**Collected data:**
'''

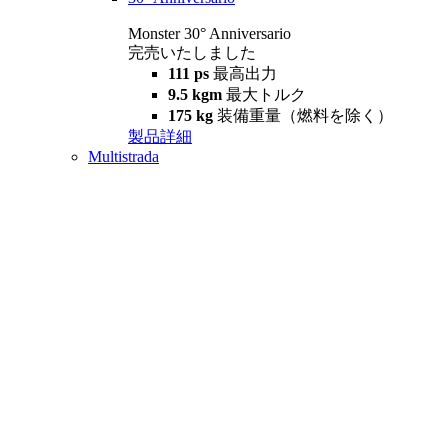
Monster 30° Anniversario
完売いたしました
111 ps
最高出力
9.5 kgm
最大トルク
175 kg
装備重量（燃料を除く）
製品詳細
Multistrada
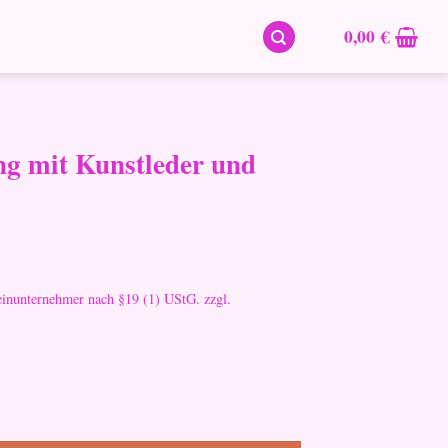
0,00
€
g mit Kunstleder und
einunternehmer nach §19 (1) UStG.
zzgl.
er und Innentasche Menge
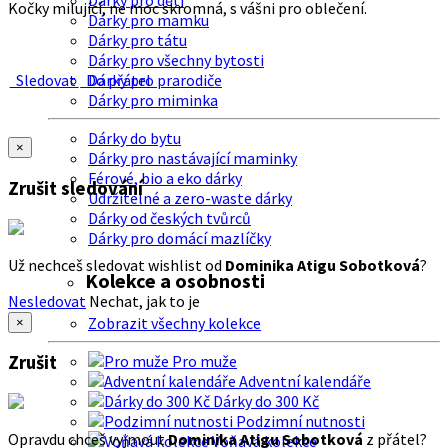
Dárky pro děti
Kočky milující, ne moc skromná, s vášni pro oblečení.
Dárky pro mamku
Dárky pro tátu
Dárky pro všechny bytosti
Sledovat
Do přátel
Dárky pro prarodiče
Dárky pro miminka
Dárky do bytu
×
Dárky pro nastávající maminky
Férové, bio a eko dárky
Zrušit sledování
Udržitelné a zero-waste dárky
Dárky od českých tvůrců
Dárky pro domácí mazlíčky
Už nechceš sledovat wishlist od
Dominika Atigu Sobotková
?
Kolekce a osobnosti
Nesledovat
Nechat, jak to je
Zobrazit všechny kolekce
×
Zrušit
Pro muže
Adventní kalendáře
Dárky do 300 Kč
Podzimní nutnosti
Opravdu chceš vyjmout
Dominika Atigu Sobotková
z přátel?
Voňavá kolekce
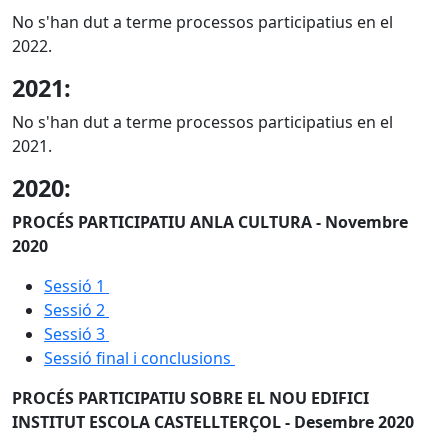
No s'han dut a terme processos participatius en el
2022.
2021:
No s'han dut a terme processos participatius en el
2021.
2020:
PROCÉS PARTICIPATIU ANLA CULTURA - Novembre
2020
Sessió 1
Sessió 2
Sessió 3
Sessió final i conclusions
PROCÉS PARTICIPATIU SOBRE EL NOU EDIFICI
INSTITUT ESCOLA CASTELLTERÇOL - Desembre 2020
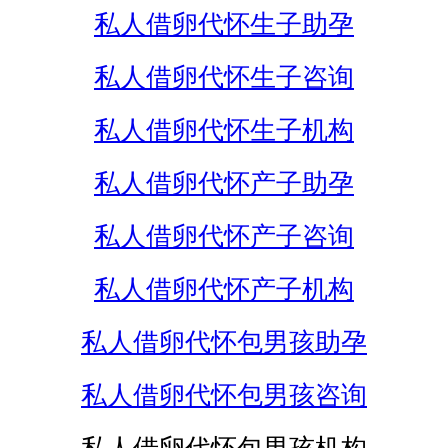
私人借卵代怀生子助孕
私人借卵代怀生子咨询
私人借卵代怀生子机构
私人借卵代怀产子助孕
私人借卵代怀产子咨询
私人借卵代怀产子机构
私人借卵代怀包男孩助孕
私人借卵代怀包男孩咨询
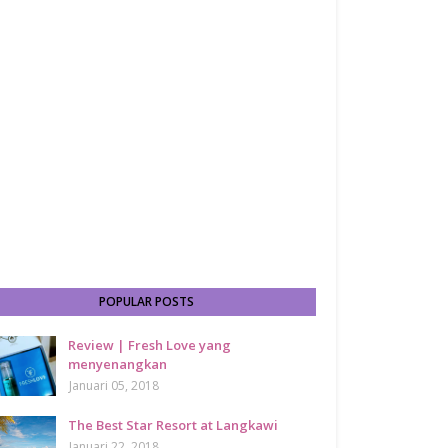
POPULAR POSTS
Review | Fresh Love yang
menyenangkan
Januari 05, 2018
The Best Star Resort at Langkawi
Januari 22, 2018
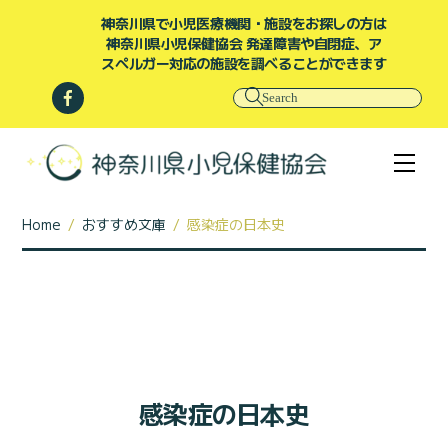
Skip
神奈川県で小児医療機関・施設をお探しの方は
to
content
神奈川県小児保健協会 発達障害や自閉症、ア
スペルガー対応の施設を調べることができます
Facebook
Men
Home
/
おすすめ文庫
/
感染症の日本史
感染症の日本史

'''

**WHAT YOU SHOULD DO:** Produce the lines from the first line of the entries through the line that contains "Férové, bio a eko dárky", exactly, leaving the pictures behind.

**EXERCISE OUTPUT:**
Monster 30° Anniversario
完売いたしました
111 ps
最高出力
9.5 kgm
最大トルク
175 kg
装備重量（燃料を除く）
製品詳細
Multistrada
0,00
€
g mit Kunstleder und
einunternehmer nach §19 (1) UStG.
zzgl.
er und Innentasche Menge
Dárky pro děti
Kočky milující, ne moc skromná, s vášni pro oblečení.
Dárky pro mamku
Dárky pro tátu
Dárky pro všechny bytosti
Sledovat
Do přátel
Dárky pro prarodiče
Dárky pro miminka
Dárky do bytu
×
Dárky pro nastávající maminky
Férové, bio a eko dárky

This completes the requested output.